The Vaseline Jar
first published August 20, 2014
Have you ever walked through a fog so thick, you can barely see your feet as they hit the pavement in front of you? You might hear voices, traffic, the sounds of others’ footsteps, but you can see nothing but yourself.
This was my normal state of existence — enveloped in an opaque haze which never dissipated.
Or perhaps it was more like living in a Vaseline-covered jar. I could see what was immediately around me; that which was inside the jar. I could feel my own feelings clearly enough, but could not see my effect on the lives or feelings of others. Beyond my immediate surroundings, the world was fuzzy. My future and the possibility of change were all out there, beyond my reach, and always out of focus.

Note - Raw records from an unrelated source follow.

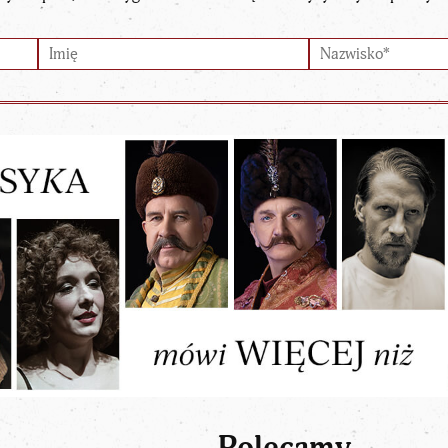
Polecamy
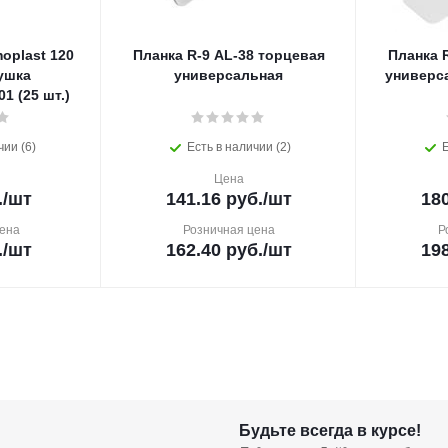
plast 120
Планка R-9 AL-38 торцевая
Планка 
ушка
универсальная
универса
1 (25 шт.)
чии (6)
Есть в наличии (2)
Е
Цена
.
/шт
141.16
руб.
/шт
180
ена
Розничная цена
Р
.
/шт
162.40
руб.
/шт
198
Будьте всегда в курсе!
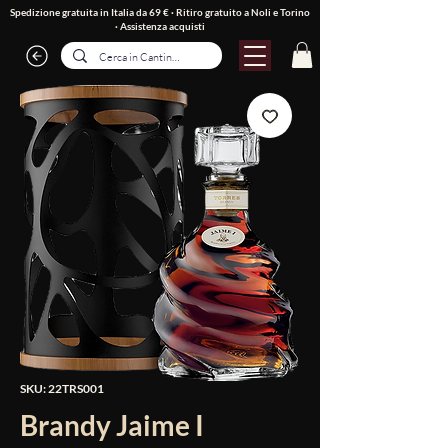
Spedizione gratuita in Italia da 69 € · Ritiro gratuito a Noli e Torino
·
Assistenza acquisti
SKU: 22TRS001
Brandy Jaime I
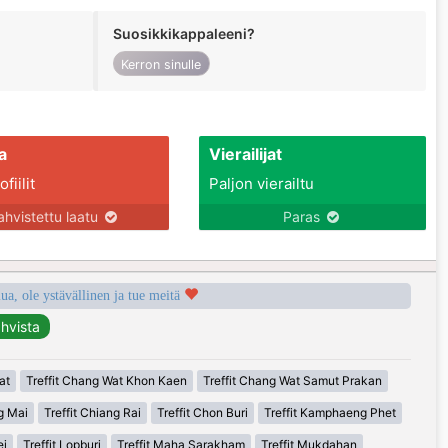
Suosikkikappaleeni?
Kerron sinulle
a
Vierailijat
fiilit
Paljon vierailtu
ahvistettu laatu
Paras
a, ole ystävällinen ja tue meitä
at
Treffit Chang Wat Khon Kaen
Treffit Chang Wat Samut Prakan
g Mai
Treffit Chiang Rai
Treffit Chon Buri
Treffit Kamphaeng Phet
ei
Treffit Lopburi
Treffit Maha Sarakham
Treffit Mukdahan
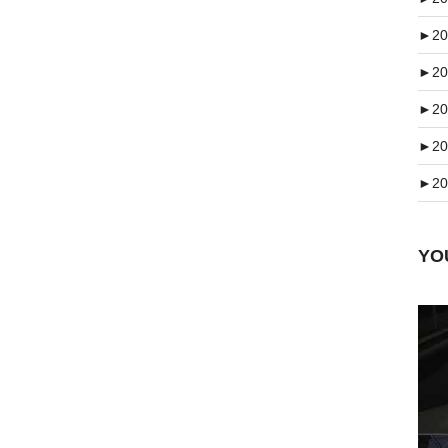
►
20
►
20
►
20
►
20
►
20
Y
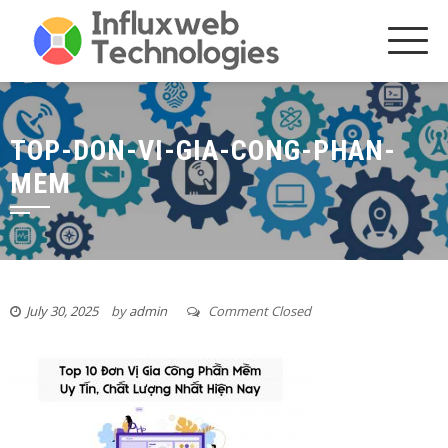
Skip
to
content
TOP-DON-VI-GIA-CONG-PHAN-
MEM
July 30, 2025
by
admin
Comment Closed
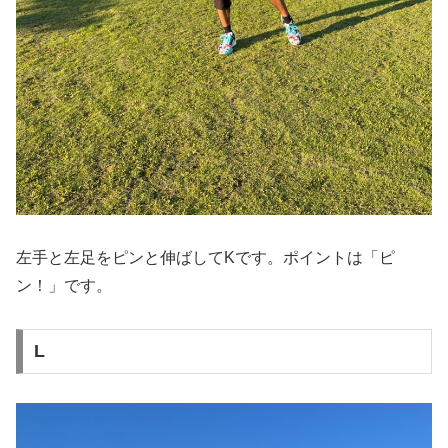
左手と左足をピンと伸ばしてKです。ポイントは「ピ
ン！」です。
L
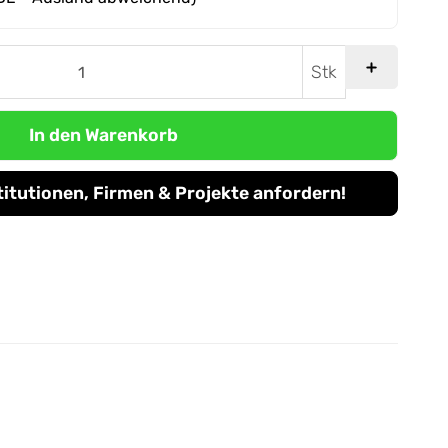
Stk
In den Warenkorb
titutionen, Firmen & Projekte anfordern!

Every so often, someone would come close and enter into clarity for a brief while, but inevitably they would move out of range, beyond my ability to see them clearly; outside my ability to understand; beyond my comfort zone which I could not step outside in order to follow or give chase.
I was too afraid to pursue my dreams in that terra incognita for fear I would stumble and fall. I knew there was joy and peace out there, but they existed in the midst of dangers and demons I could not see, and to which I would not allow myself to become vulnerable.
And so I remained trapped in this bleak brume, trying to hack my way through like a blind person tentatively feeling their way around new surroundings; waving my hands, as if trying to clear the smoke out of a kitchen after a small grease fire without first bothering to put out the flames.
A few tried to lead me. Sometimes I would follow blindly for a while, clinging, but then the fear began to creep: What if they led me to a new, unfamiliar place and then abandoned me? I wouldn’t understand the rules. How would I cope in this strange landscape? I would be totally vulnerable.
I couldn’t bring myself to trust anyone that much, least of all myself.
So there I remained, safe in my Vaseline jar; in my smoke-filled kitchen, in my pea-soup-dense fog. Just me and my imagination of how it could be out there if I only could.